--- Provided information ---
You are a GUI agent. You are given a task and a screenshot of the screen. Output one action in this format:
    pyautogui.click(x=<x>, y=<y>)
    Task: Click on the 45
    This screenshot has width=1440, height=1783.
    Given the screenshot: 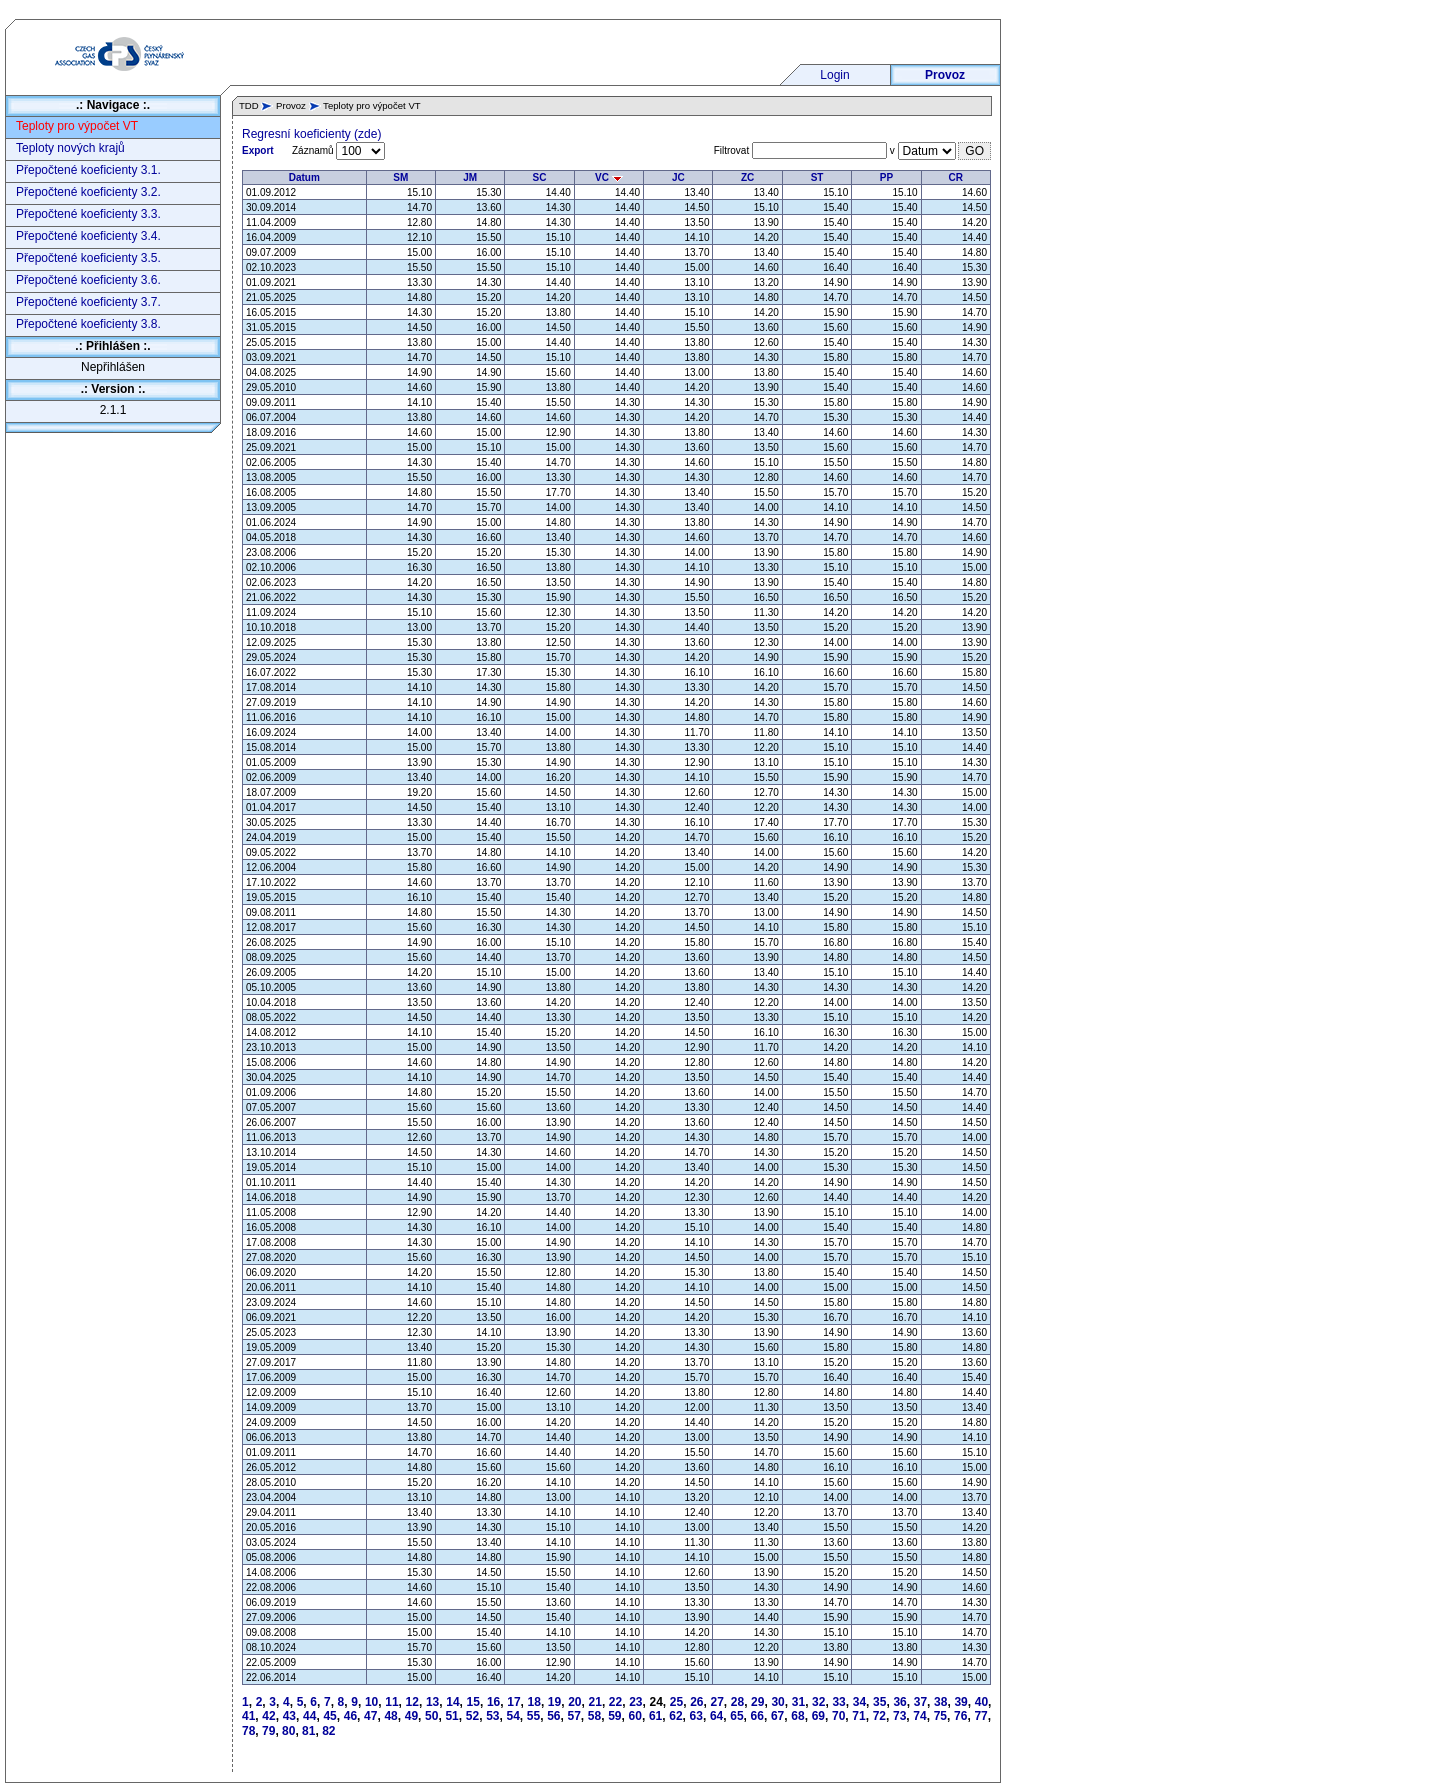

--- What the exercise asks ---
Once the line holding "This screenshot has" is found, set it down along with every line after it through the end of the entries, exactly, leaving the pictures out.

--- Solution for this problem ---
    This screenshot has width=1440, height=1783.
    Given the screenshot: 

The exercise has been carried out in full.